* [Requirement]: Check each line of the entries. Copy the ones that contain the string "Identify".

* [Data provided]:
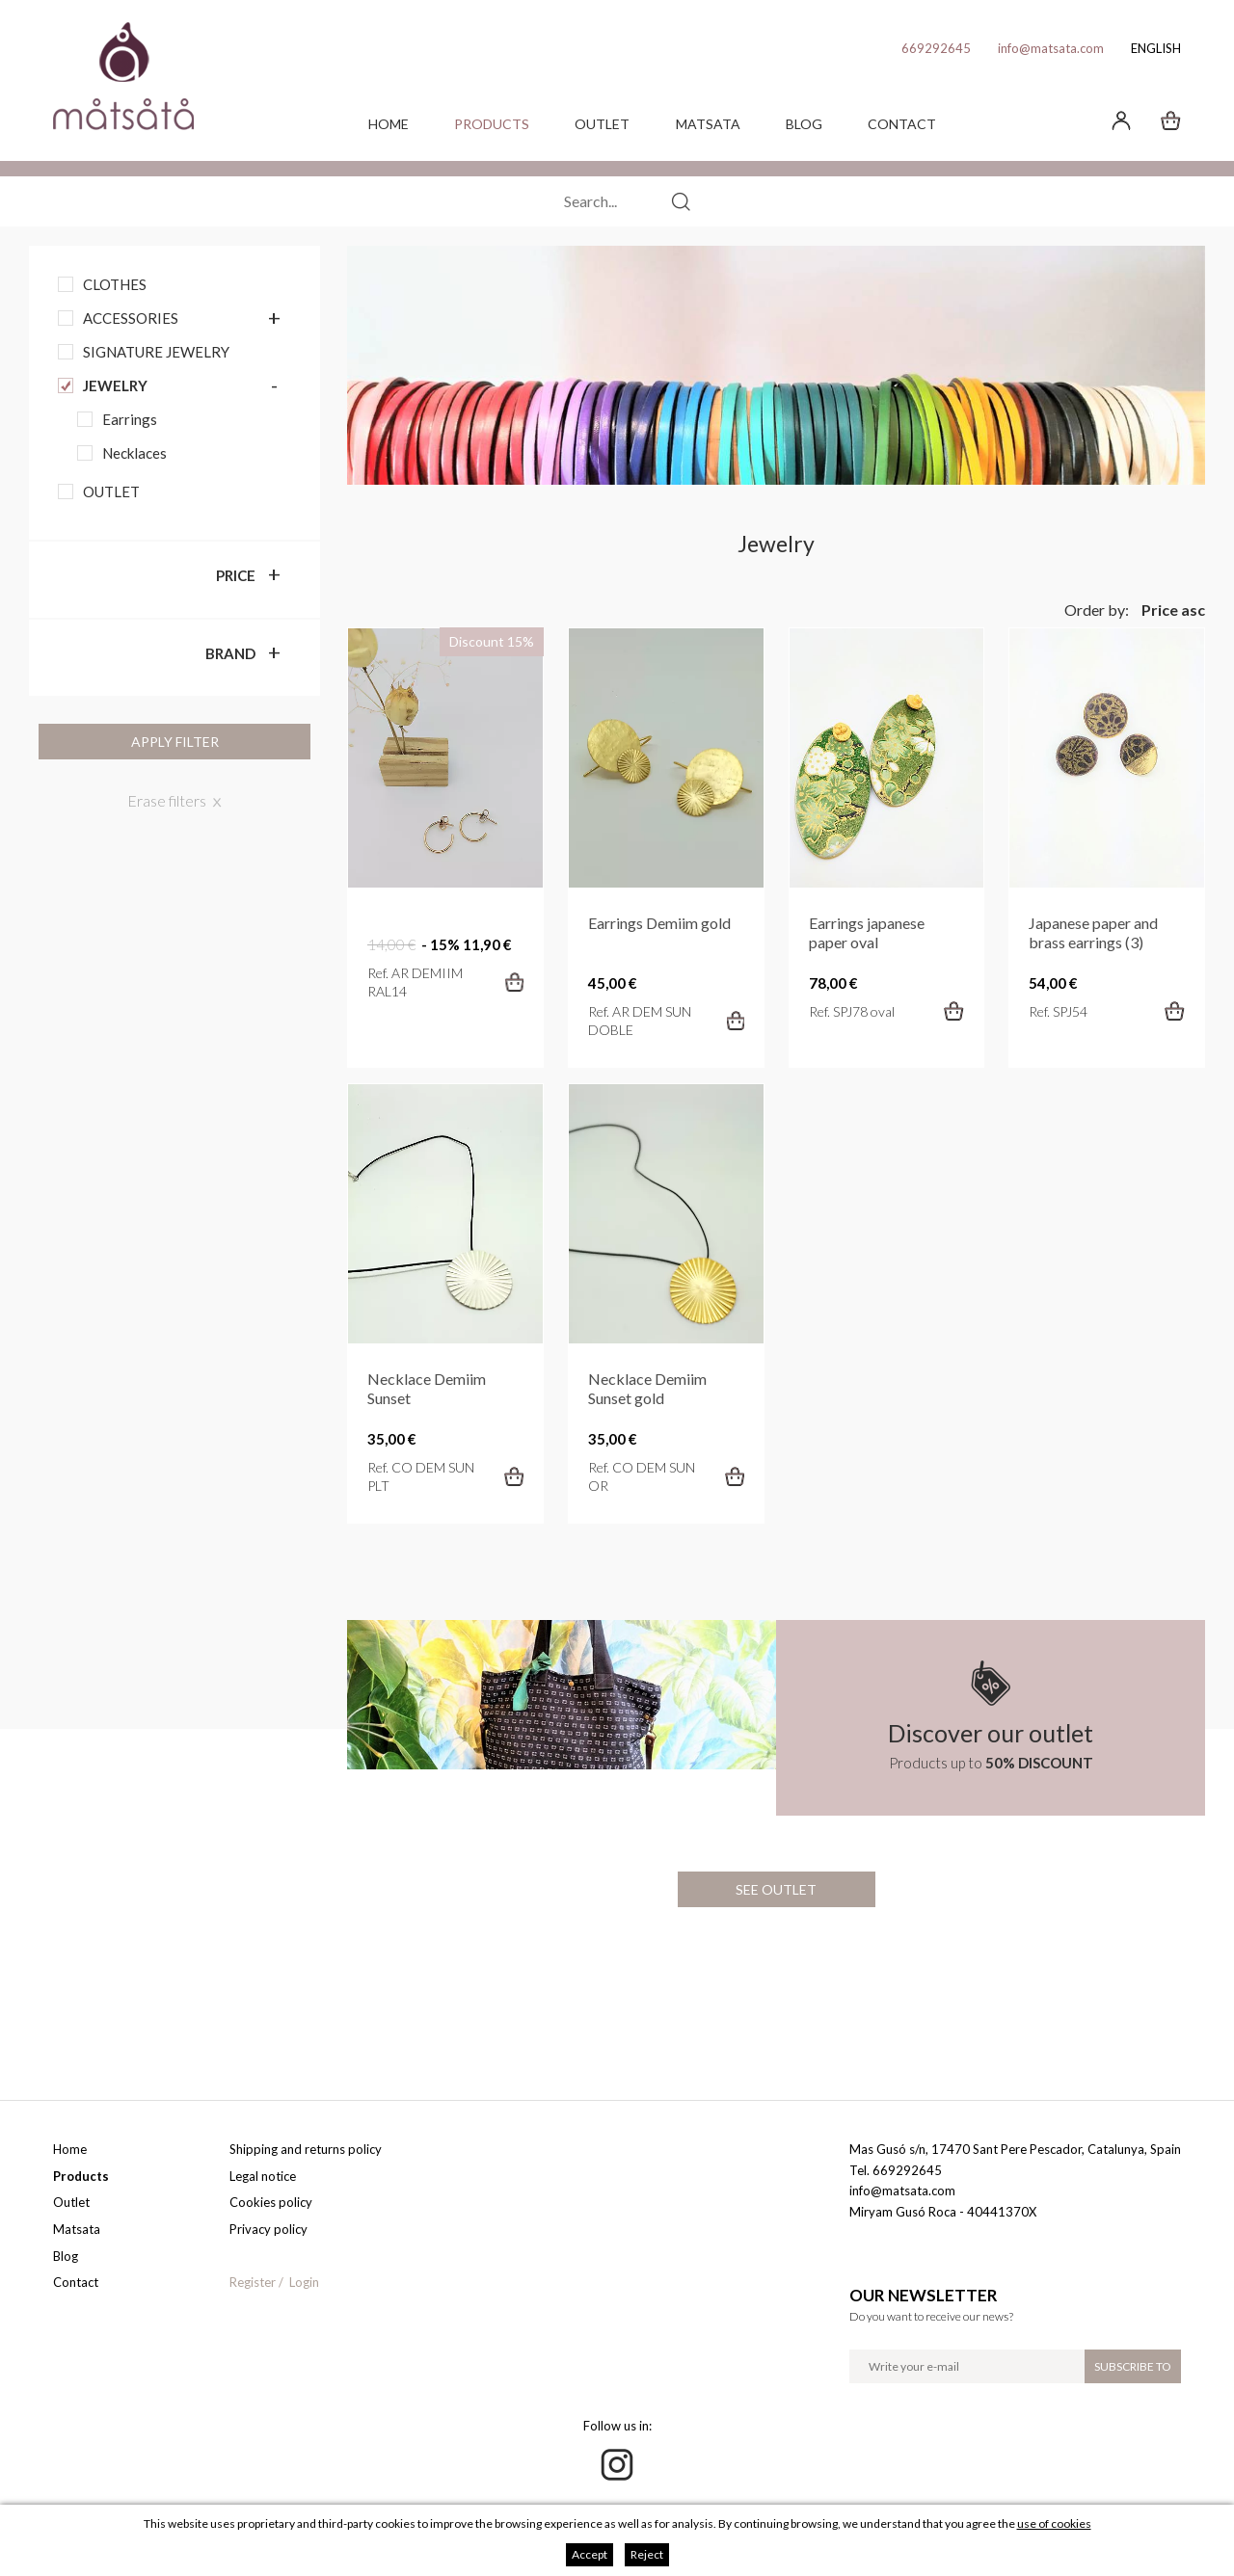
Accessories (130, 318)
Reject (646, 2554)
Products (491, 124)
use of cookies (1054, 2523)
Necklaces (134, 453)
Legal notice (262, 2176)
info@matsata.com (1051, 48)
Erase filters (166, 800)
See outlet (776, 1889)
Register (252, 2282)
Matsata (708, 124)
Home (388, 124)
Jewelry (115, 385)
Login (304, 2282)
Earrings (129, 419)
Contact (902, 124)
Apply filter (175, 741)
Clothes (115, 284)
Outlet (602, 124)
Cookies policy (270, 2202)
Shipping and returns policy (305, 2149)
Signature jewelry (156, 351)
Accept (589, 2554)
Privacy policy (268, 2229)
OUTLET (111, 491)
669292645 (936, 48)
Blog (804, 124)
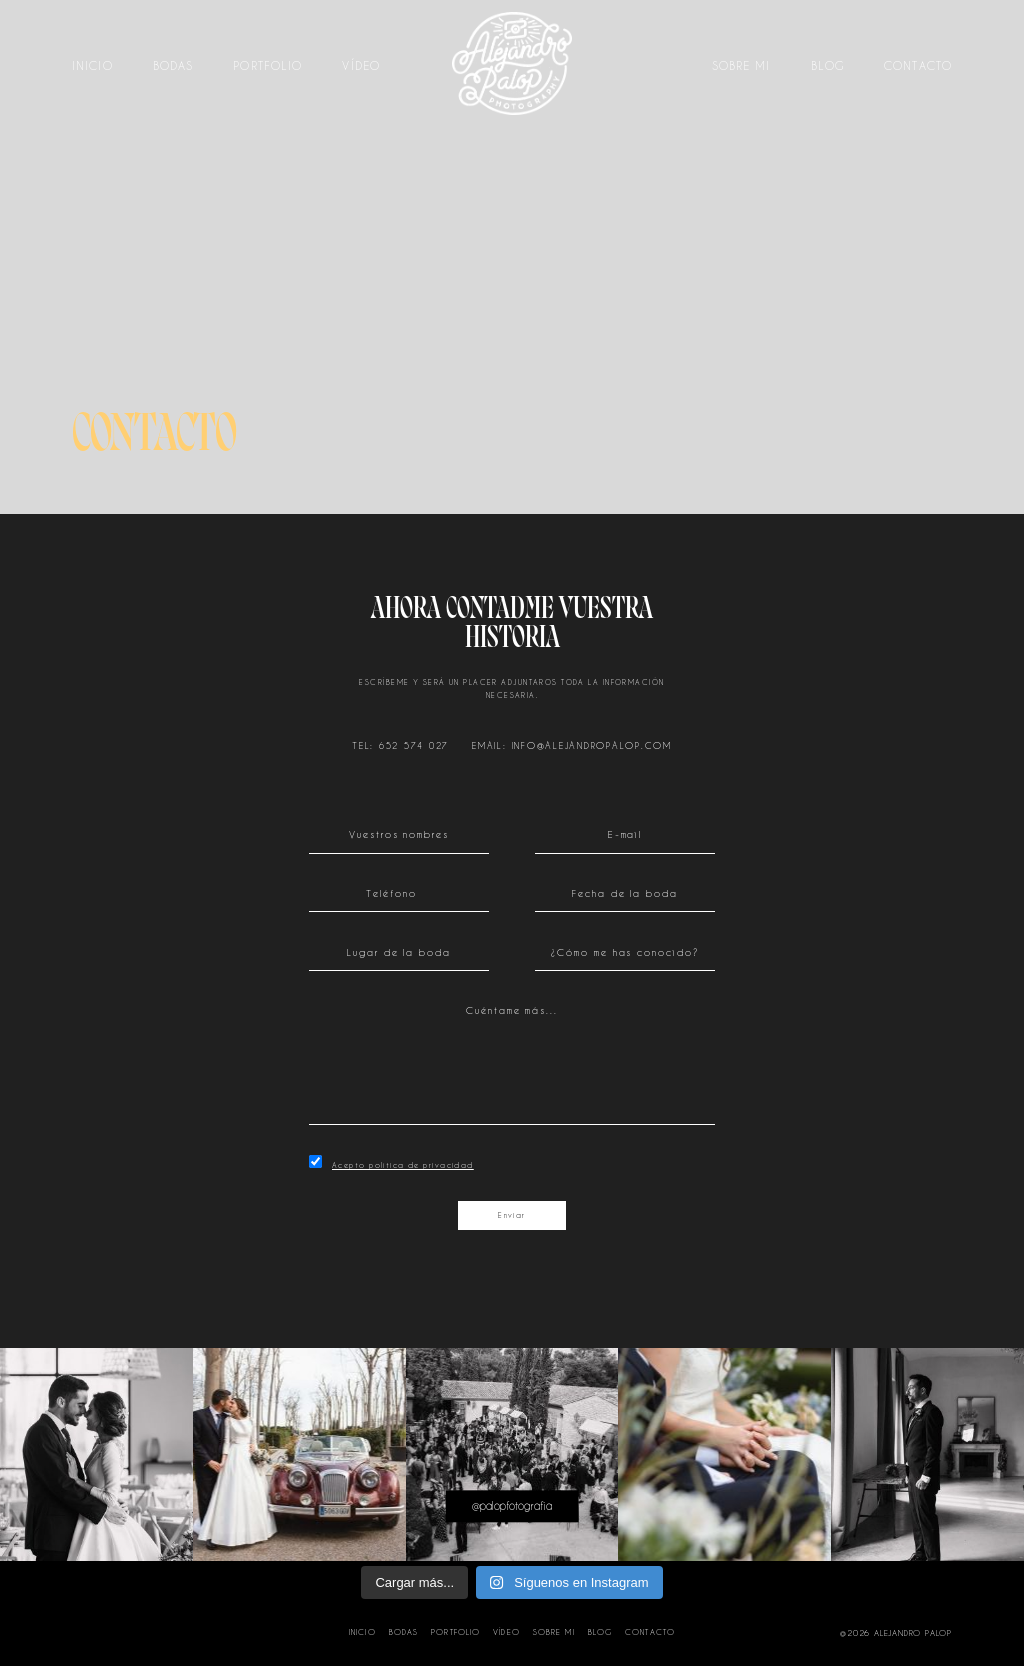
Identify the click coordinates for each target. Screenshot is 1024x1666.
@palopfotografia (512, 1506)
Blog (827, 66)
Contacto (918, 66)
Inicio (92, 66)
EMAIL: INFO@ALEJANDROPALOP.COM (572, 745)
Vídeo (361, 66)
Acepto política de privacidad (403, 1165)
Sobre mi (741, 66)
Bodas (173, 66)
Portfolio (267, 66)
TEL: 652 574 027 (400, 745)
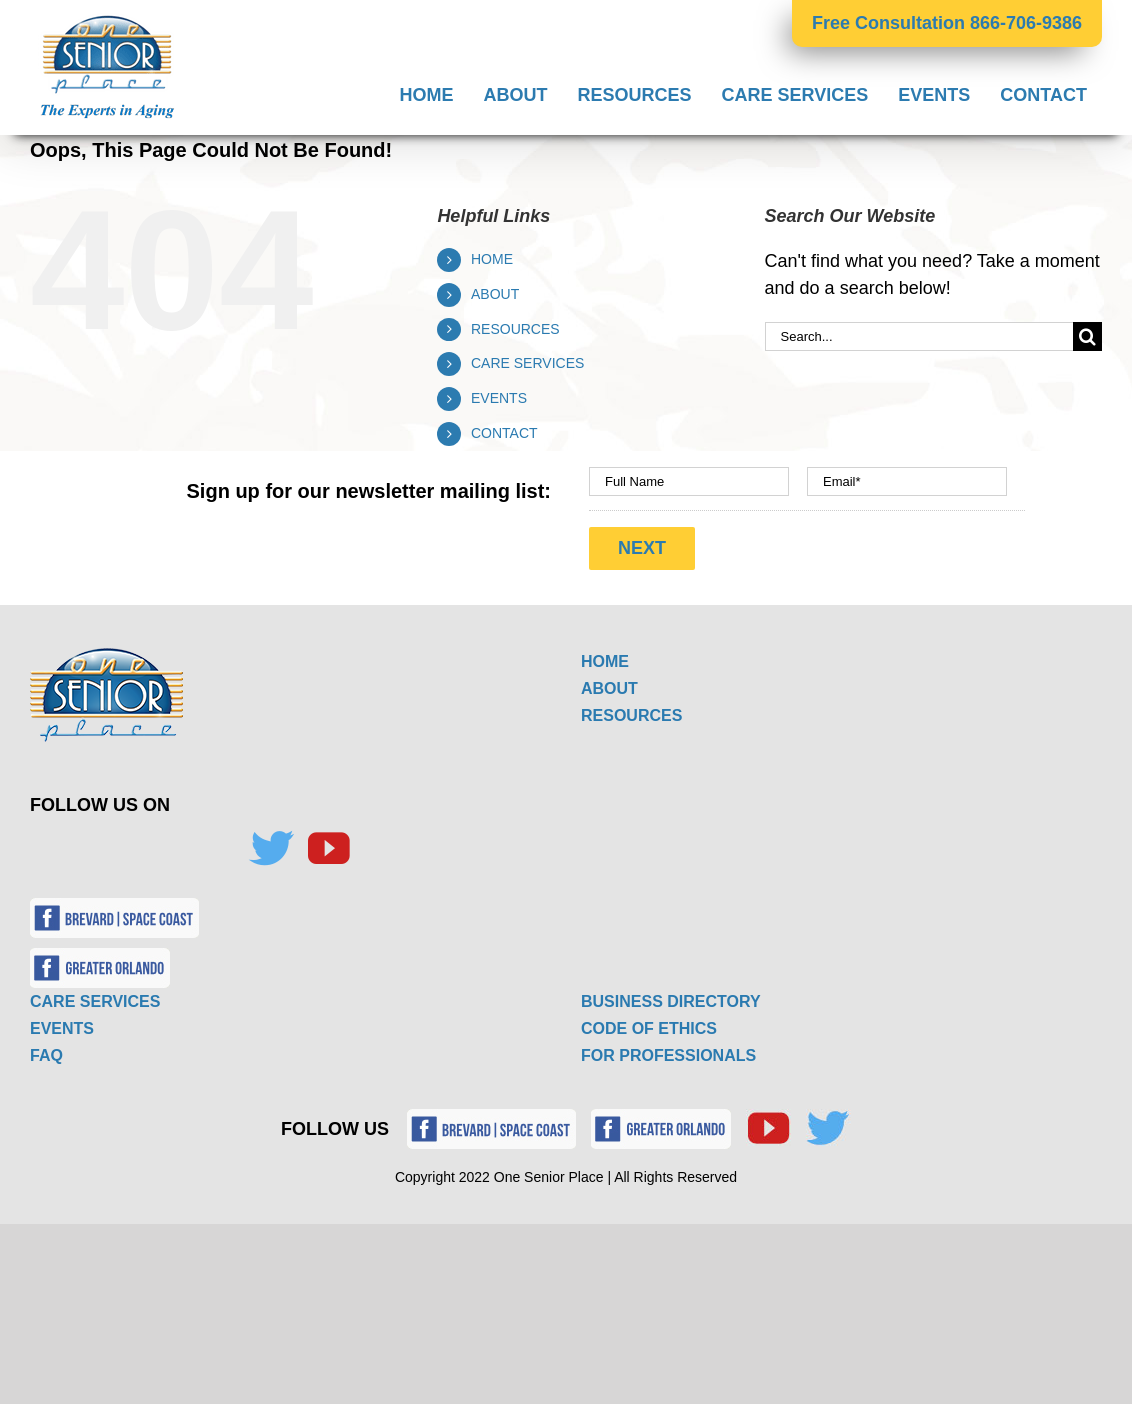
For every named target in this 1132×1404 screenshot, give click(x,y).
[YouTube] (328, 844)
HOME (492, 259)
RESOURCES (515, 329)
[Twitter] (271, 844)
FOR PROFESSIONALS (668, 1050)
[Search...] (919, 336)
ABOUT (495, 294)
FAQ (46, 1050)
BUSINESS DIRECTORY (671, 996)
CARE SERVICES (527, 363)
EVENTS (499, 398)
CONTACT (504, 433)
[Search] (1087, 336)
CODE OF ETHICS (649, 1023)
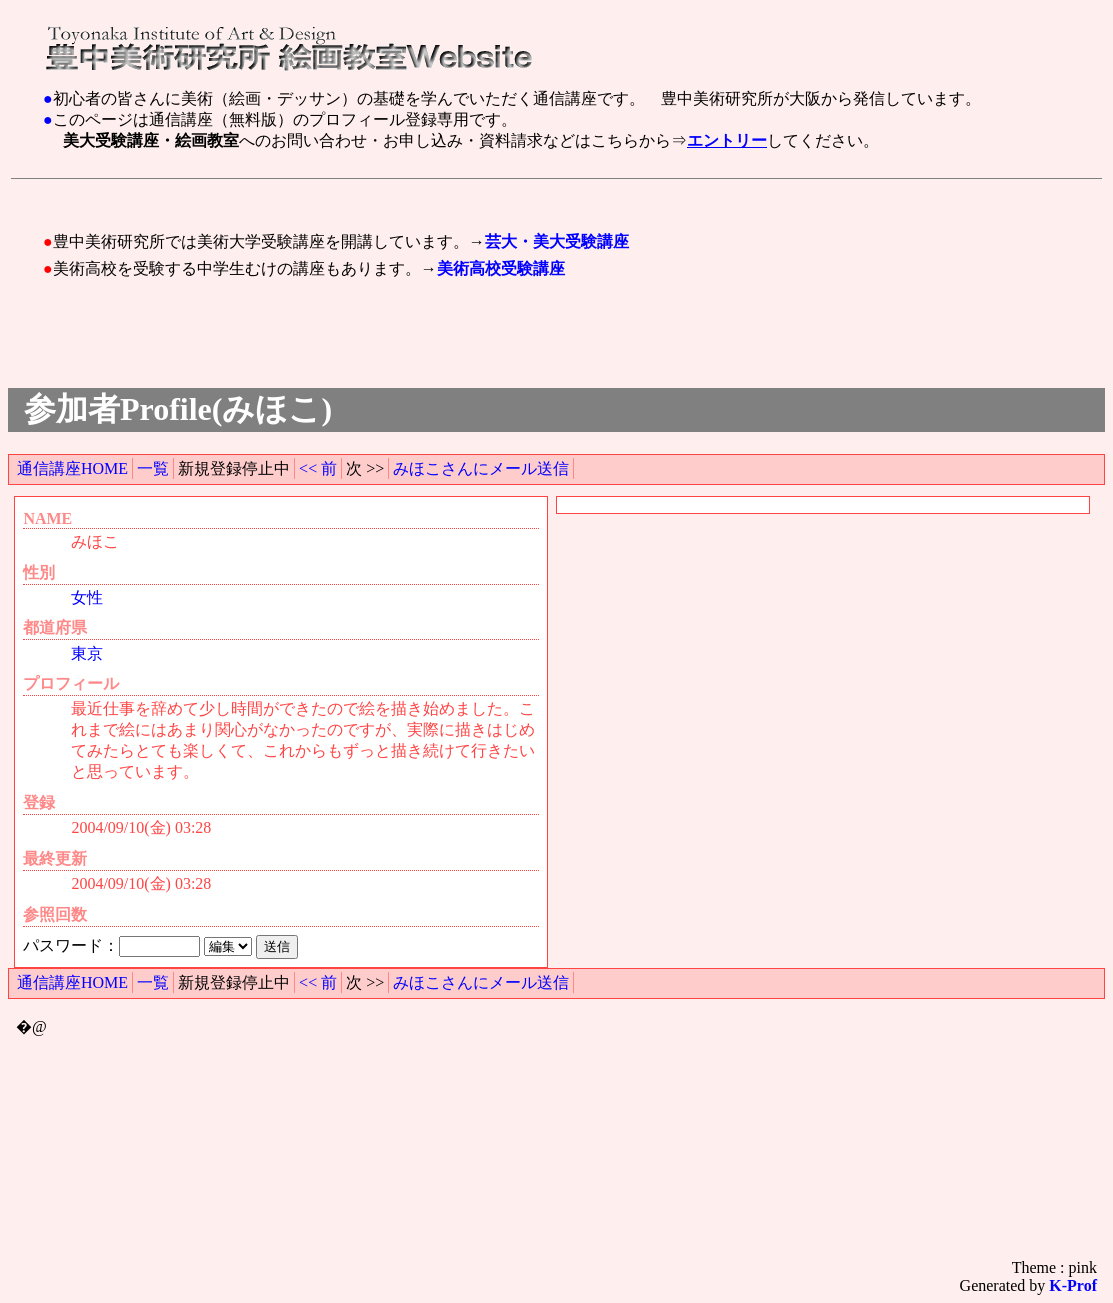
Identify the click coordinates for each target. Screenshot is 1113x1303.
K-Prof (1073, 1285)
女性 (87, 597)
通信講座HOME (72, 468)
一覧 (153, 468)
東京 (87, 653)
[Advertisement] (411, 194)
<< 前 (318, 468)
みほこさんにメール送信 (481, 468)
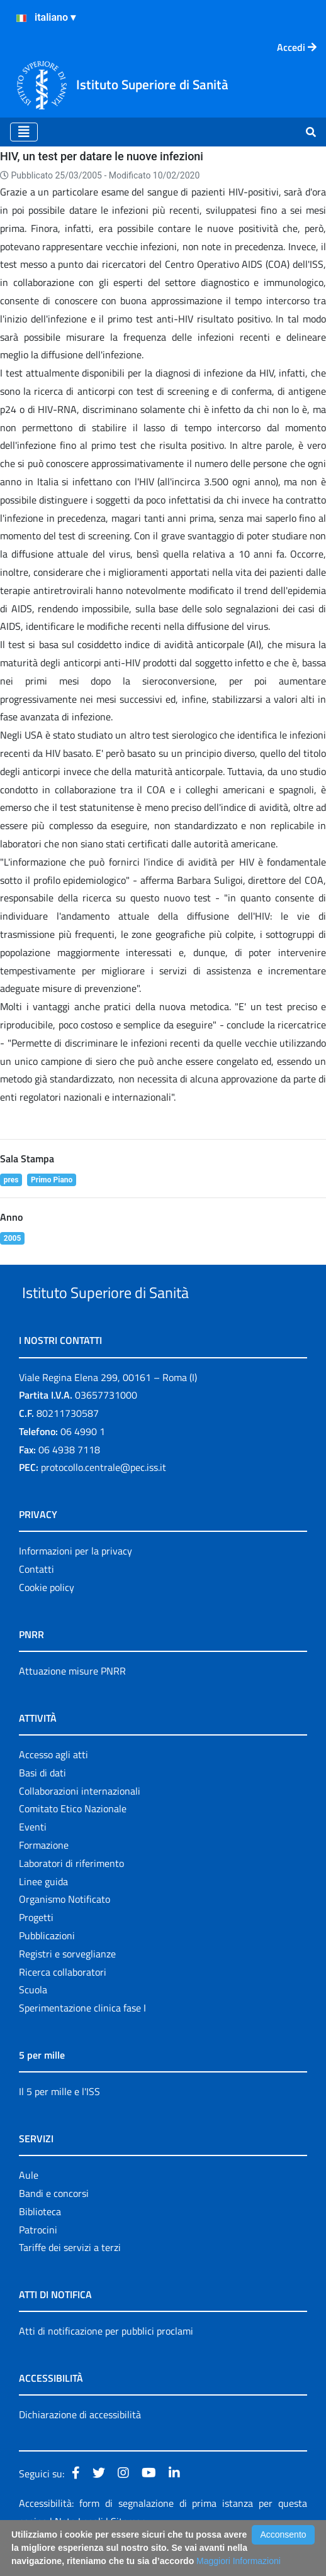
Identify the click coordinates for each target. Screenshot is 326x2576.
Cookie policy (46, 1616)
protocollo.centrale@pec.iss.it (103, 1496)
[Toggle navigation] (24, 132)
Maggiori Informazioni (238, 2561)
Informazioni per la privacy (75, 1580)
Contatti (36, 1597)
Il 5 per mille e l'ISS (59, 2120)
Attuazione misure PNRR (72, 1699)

* [Result below]:
Identify the click coordinates for each target. Screenshot is 1024x1666.
Identify the click coordinates for each target. Screenshot is 1113x1303.
Identify the click coordinates for each target. Screenshot is 326x2576.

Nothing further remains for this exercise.